Bei den Herren gibt es übrigens keine Extraschlangen. F. hatte auch eine Stofftasche dabei, die anscheinend keinen gesonderten Einlass benötigte.

(Herrgott, ich ärgere mich beim Aufschreiben schon wieder. Was für ein Quatsch.)

Dafür musste ich mich danach nicht mehr ärgern. Augsburg trat mit einer totalen Rumpfmannschaft an, weil wieder die Hälfte der Jungs verletzt war, und so erwartete man vor allem nach den letzten Ergebnissen eigentlich nicht viel, aber das Spiel begann in der 13. Sekunde mit einem Eigentor der Bayern, zwischendurch führte Augsburg sogar mal mit 2:1, und generell war wieder die alte Biestigkeit der Mannschaft zurück, auf alles draufzugehen, was sich bewegt (weswegen Augsburg auch als Kloppertruppe verschrien ist. Total zu Unrecht *hust*). Das Spiel endete 2:3, was völlig in Ordnung ging, es war sehr gut anzusehen, ich hielt entweder die Luft an (und musste dann husten) oder brüllte mit der Fankurve mit, weswegen ich nach dem Spiel etwas heiser war.

Netterweise wurden F. und ich dieses Mal nach München zurückchauffiert; einer unserer Bayernfan-Bekannten war mit seinem Sohn im Stadion und nahm uns im Auto mit. Das ging ein bisschen schneller als mit der Bahn, denn nachts fahren nicht mehr so viele Regionalzüge wie nach Nachmittagsspielen, weswegen wir immerhin um halb eins und nicht erst um eins wieder zuhause waren.

(Bundesliga abends ist zum Kotzen.)

Samstag morgen wäre ich gerne einfach im Bett geblieben, denn ein bisschen matschig war ich doch. Aber F. hatte sich netterweise bereit erklärt, mir mal wieder eine Lampe anzudübeln und so räumte ich die Küche um, holte Leiter und Staubsauger aus dem Wandschrank, F. dübelte, ich saugte, und weil wir ja inzwischen die Scheißigkeit der Ikea-Lüsterklemmen kennen, ging das alles sehr schnell. Ich habe jetzt LICHT in meiner Küche und nicht mehr nur Licht.

Ich döste ein wenig rum, bis ich mich wieder auf den Weg machen musste, denn wir waren um 14 Uhr in der Sammlung Goetz angemeldet. Der Eintritt dort ist frei, man muss sich aber vorher auf eine bestimmte Uhrzeit festlegen. F. und ich schauten uns den dritten Teil der Generations-Ausstellung an, über den ersten und den zweiten hatten wir im Podcast gesprochen. Im Nachhinein ärgerten wir uns doch ein wenig, dass wir den dritten Teil nicht ausgewählt hatten, denn es waren – natürlich – wieder spannende Positionen zu sehen.

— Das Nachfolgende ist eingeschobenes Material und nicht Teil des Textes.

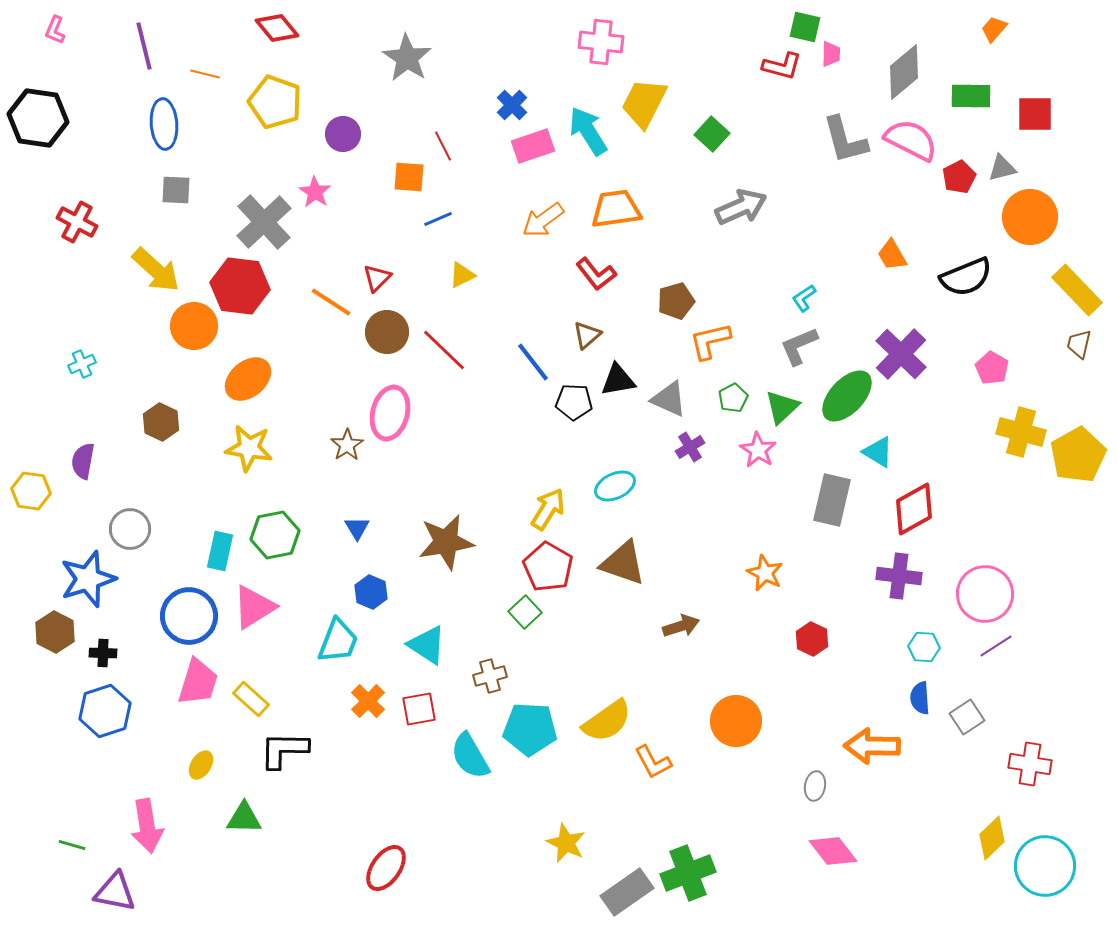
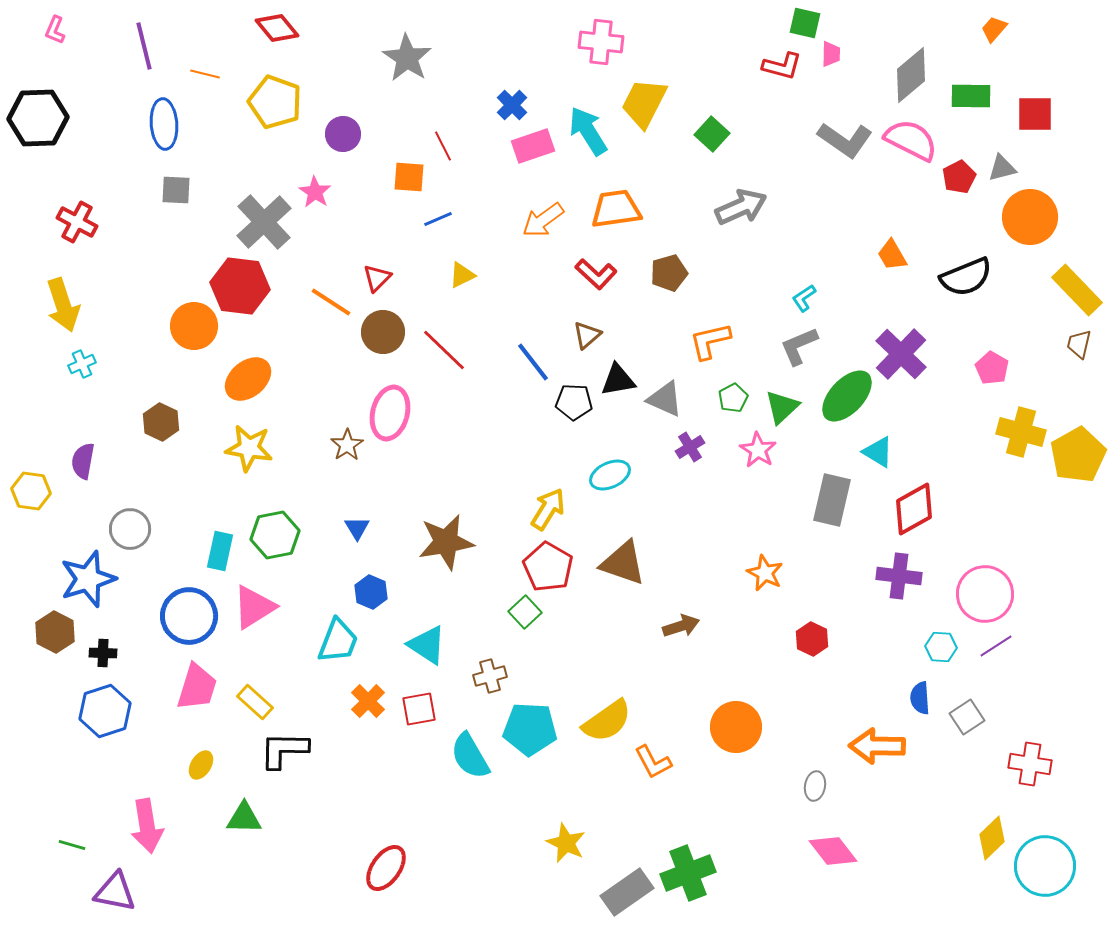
green square at (805, 27): moved 4 px up
gray diamond at (904, 72): moved 7 px right, 3 px down
black hexagon at (38, 118): rotated 10 degrees counterclockwise
gray L-shape at (845, 140): rotated 40 degrees counterclockwise
yellow arrow at (156, 270): moved 93 px left, 35 px down; rotated 30 degrees clockwise
red L-shape at (596, 274): rotated 9 degrees counterclockwise
brown pentagon at (676, 301): moved 7 px left, 28 px up
brown circle at (387, 332): moved 4 px left
gray triangle at (669, 399): moved 4 px left
cyan ellipse at (615, 486): moved 5 px left, 11 px up
cyan hexagon at (924, 647): moved 17 px right
pink trapezoid at (198, 682): moved 1 px left, 5 px down
yellow rectangle at (251, 699): moved 4 px right, 3 px down
orange circle at (736, 721): moved 6 px down
orange arrow at (872, 746): moved 5 px right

Mir persönlich gefiel eine Arbeit von Lecia Dole-Recio am besten, eine unbetitelte, sehr großformatige Collage von 2005, die für mich so aussah wie eine Landkarte eines Planeten, den ich nicht kannte. Ich stand sehr lange vor dem Werk und verlor mich immer mehr in seinen Spuren.

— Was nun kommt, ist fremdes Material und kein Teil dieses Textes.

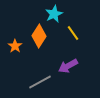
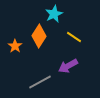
yellow line: moved 1 px right, 4 px down; rotated 21 degrees counterclockwise
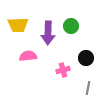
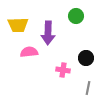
green circle: moved 5 px right, 10 px up
pink semicircle: moved 1 px right, 4 px up
pink cross: rotated 24 degrees clockwise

Ebenfalls ewig saß ich vor einer Videoarbeit von Sam Taylor-Johnson, die in einem Raum angesiedelt war, in dem nur Stillleben hingen: ein circa vierminütiges Video zeigt eine Schale Obst, die im Zeitraffer verrottet. Eine sehr simple, aber sehr effektive Auseinandersetzung mit einem klassischen Sujet der Kunst. Auf YouTube gibt es ein paar Videos davon, die aber beschnitten sind (vor dem Obstkorb liegt noch ein Plastikkugelschreiber, der sich null verändert, während hinter ihm eine Zivilisation von Fliegen entsteht) und unter die ein widerlicher Klavierscore gelegt wurde.

Ich kann mich außerdem nun als Geta-Brătescu-Fangirl bezeichnen; die Dame war mir schon in der ersten Ausstellung aufgefallen und alles, was nun hier von ihr hing, gefiel mir auch.

Auch der Rest war sehr sehenswert. Die Ausstellung läuft noch bis zum 6. April, bitte einfach mal durchgehen.

Als Abschluss gingen F. und noch zur Galerie Thomas, in der gerade Werke von Günter Haese ausgestellt waren, den wir im letzten Jahr im Sprengel-Museum Hannover entdeckt hatten. Ein Werk mochte ich besonders, das mich an die Hamburger Hafenkräne erinnerte; an ihm klebte schon ein roter Punkt für „verkauft“, was mich total entsetzte. Noch mehr entsetzte mich dann die Preisliste, woraufhin ich sinnlos quengelte, dass ich mir das nicht leisten könne und warum das so teuer sei, woraufhin F. schlau meinte: „Damit du dich nicht ärgerst, dass dein Lieblingswerk schon verkauft ist.“

(FÃœNFUNDSIEBZIGTAUSEND?)

Den Rest des Abends verbrachte ich damit, meinen Balkon auszumessen und mich dann entweder in den aus der Stadtbücherei geliehenen Pflanzenbüchern zu vergraben oder auf Gartencenter-Websites rumzusurfen, um mal zu gucken, wie die Auswahl an Balkonkästen so ist (an hübschen eher klein). Ich stellte außerdem interessiert fest, dass es schon farblich passende Sets für Anfängerinnen wie mich gibt und vorfreute mich aufs Einkaufen. (Nicht so sehr aufs Erdsäckeschleppen.) Und ich gab den ganzen Abend sinnlose Sätze wie „Es gibt ja echt viele schöne Blumen“ von mir.

Dann merkte ich aber langsam die olle Erkältung wieder in den Knochen, ging früh ins Bett und schlief ewig. Schadet ja nie. Auch den Sonntag verdöste ich mehr als dass ich etwas von ihm mitbekam, wechselte zwar morgens brav vom Bett aufs Sofa, nickte da aber dauernd weg, ging um 19 Uhr bereits wieder ins Bett, um dann um 22 Uhr wieder hellwach zu sein. Immerhin konnte ich so The Remains of the Day auslesen und mochte das Buch sehr. Will sofort den nächsten Ishiguro haben.

Aus dem Wikipedia-Artikel lernte ich den schönen Begriff des „unzuverlässigen Erzählers“. Das fand ich mit der Sprache am faszinierendsten am Buch: das Gefühl, dass dir jemand etwas erzählt – der Leser wird des Öfteren direkt angesprochen – und du weißt ganz genau, dass die „Wahrheit“, die dir hier vorgesetzt wird, weitaus mehr Schichten hat als die, die in Worten ausgedrückt wird.